Violent encounters: Cole controls the fate of any enemy or citizen he does not kill outright. At his mercy, creatures and humans can be shackled through his electrical powers, or healed or leeched of all of their energy, with flashes of their skeletal remains appearing during the process.

As a villain, Cole relishes wiping out a mob of angry protesters, killing street musicians and collapsing parts of buildings.

Read all about it: DC Comics offered a six-issue miniseries called inFamous ($2.99 each) that concluded in May.
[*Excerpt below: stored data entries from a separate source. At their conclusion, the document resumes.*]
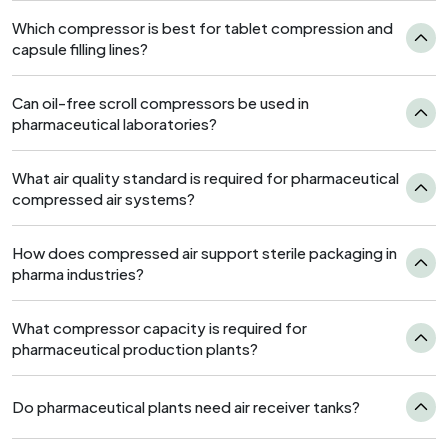
Which compressor is best for tablet compression and
capsule filling lines?
Can oil-free scroll compressors be used in
pharmaceutical laboratories?
What air quality standard is required for pharmaceutical
compressed air systems?
How does compressed air support sterile packaging in
pharma industries?
What compressor capacity is required for
pharmaceutical production plants?
Do pharmaceutical plants need air receiver tanks?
The books offer a refresher course, and expand upon the events from the first game. The series is written by William Harms, who happened to develop the story for inFamous.
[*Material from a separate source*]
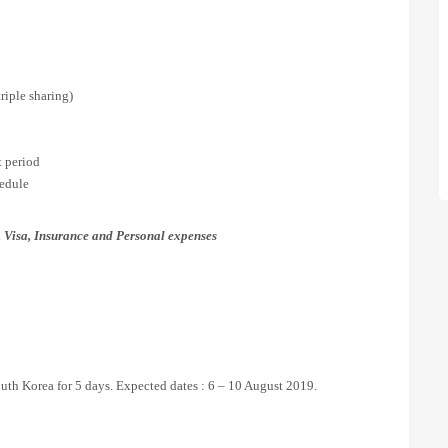
iple sharing)
 period
hedule
 Visa, Insurance and Personal expenses
outh Korea for 5 days. Expected dates : 6 – 10 August 2019.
Pixel-popping scale: 8.5 out of 10. This is a gorgeous-looking game with motion-captured cut scenes that meld into the main action with slightly animated and stylish sequential art moments that reinforce the story.

Multiplayer: Although playing with friends locally or online is always fun, Sucker Punch came up with a very slick way to extend the action.

The vault of UGC  user-generated content  allows players to build their own missions and share them with everyone who is part of the inFamous and PlayStation Network universe.

Create a mission with help from a template or by starting from scratch to build details that incorporate time of day, text dialogue, characters, squads of enemies, animations and object assortments. I can’t possibly describe this process well enough to do it justice. The options and potential are just staggering.

Once created, those missions can appear on everyone’s story maps and players receive experience points for completing them.

Examples that popped up as I played included Fight Night (watch a cage match until waves of monsters show up), Grumpy Cole (throw propane tanks at militia hovering on blocks in midair), Disco Fever (destroy a massive energy ball before it kills all of the dancing citizens) and Ravager Capture (use a sedative emitter to contain three charging creatures by luring them to the devices).

The growing UGC collection offers literally unlimited replay value in the game as long as innovative architects keep coming up with clever missions.

What’s it worth: InFamous 2 makes Starkiller from Star Wars: The Force Unleashed look like an Ewok playing Pong. The karma system combined with easy-to-conquer combat mechanics and power assortments deliver a stellar gaming experience. Add the open-ended user-generated content and Sucker Punch delivers a knockout for lovers of superpower-themed video games.